> Your instructions:
Only lines with the string "למטיילים" are wanted. Pull them out of the data.

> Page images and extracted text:
____
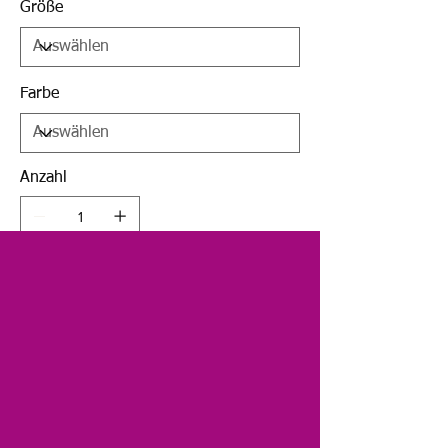
Größe
Farbe
Anzahl
In den Warenkorb
Sofortkauf
Beschreibung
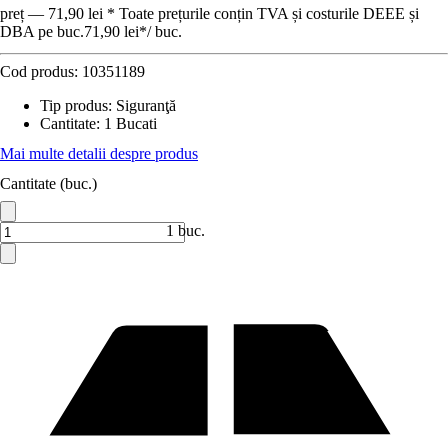
preț — 71,90 lei * Toate prețurile conțin TVA și costurile DEEE și
DBA pe buc.
71,90 lei
*
/
buc.
Cod produs:
10351189
Tip produs
:
Siguranţă
Cantitate
:
1 Bucati
Mai multe detalii despre produs
Cantitate (buc.)
1 buc.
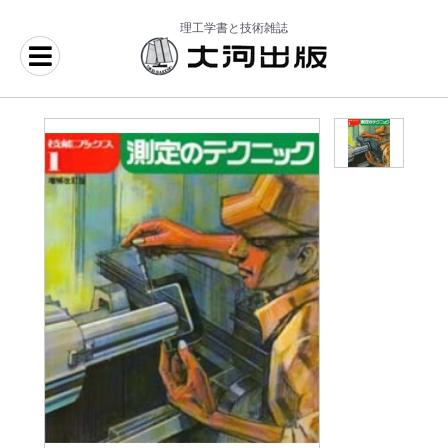
理工学書と技術雑誌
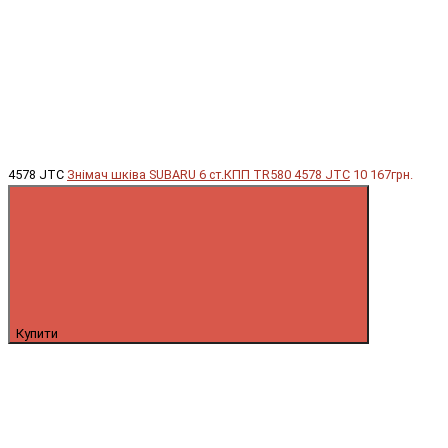
4578 JTC
Знімач шківа SUBARU 6 ст.КПП TR580 4578 JTC
10 167грн.
Купити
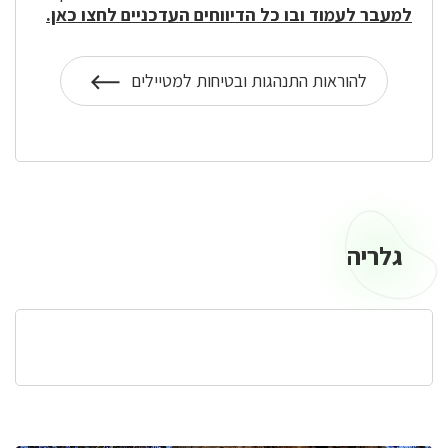
למעבר לעמוד ובו כל הדיווחים העדכניים לחצו כאן.
להוראות התנהגות ובטיחות למטיילים
על
הוראות
התנהגות
ובטיחות
למטיילים
גלריה
גלריה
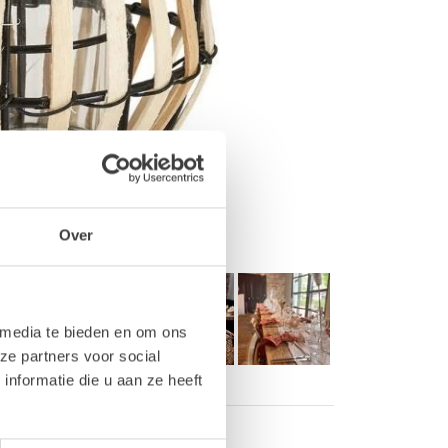
Over
 media te bieden en om ons
ze partners voor social
nformatie die u aan ze heeft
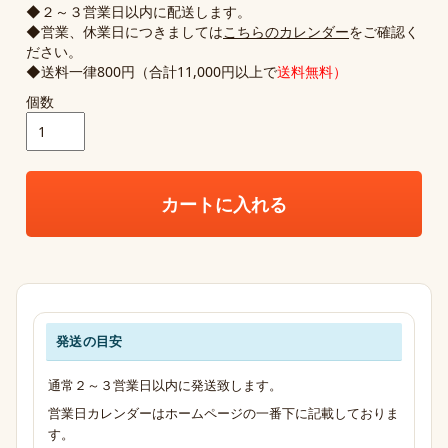
◆２～３営業日以内に配送します。
◆営業、休業日につきましては
こちらのカレンダー
をご確認く
ださい。
◆送料一律800円（合計11,000円以上で
送料無料）
個数
カートに入れる
発送の目安
発送・お支払い・送料のご案内
通常２～３営業日以内に発送致します。
営業日カレンダーはホームページの一番下に記載しておりま
す。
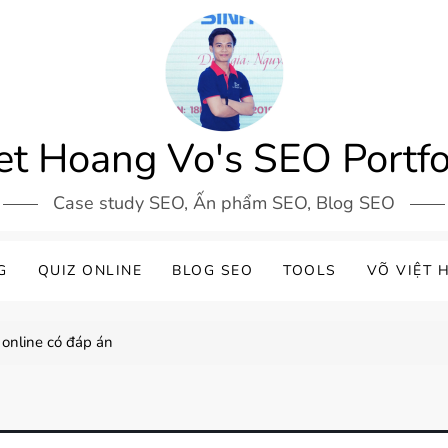
et Hoang Vo's SEO Portfo
Case study SEO, Ấn phẩm SEO, Blog SEO
G
QUIZ ONLINE
BLOG SEO
TOOLS
VÕ VIỆT 
online có đáp án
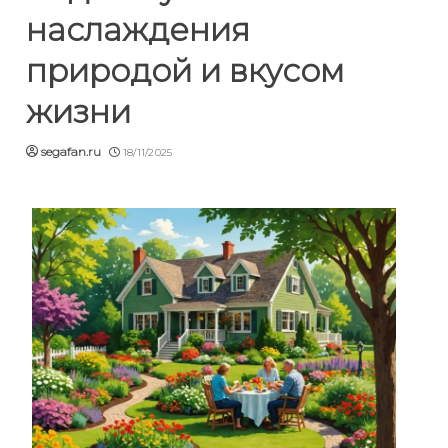
наслаждения
природой и вкусом
жизни
segafan.ru
18/11/2025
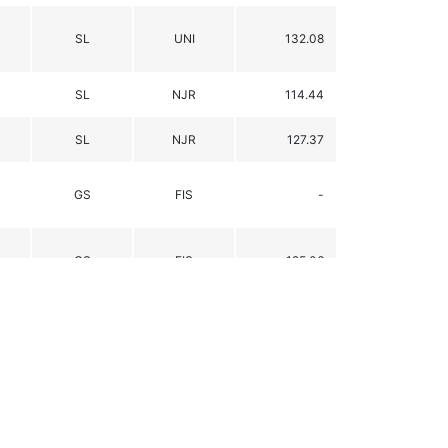
SL
UNI
132.08
SL
NJR
114.44
SL
NJR
127.37
GS
FIS
-
GS
FIS
125.06
SL
FIS
136.14
SL
FIS
117.97
SL
FIS
100.52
____
> Exercise result:
להוראות התנהגות ובטיחות למטיילים
למטיילים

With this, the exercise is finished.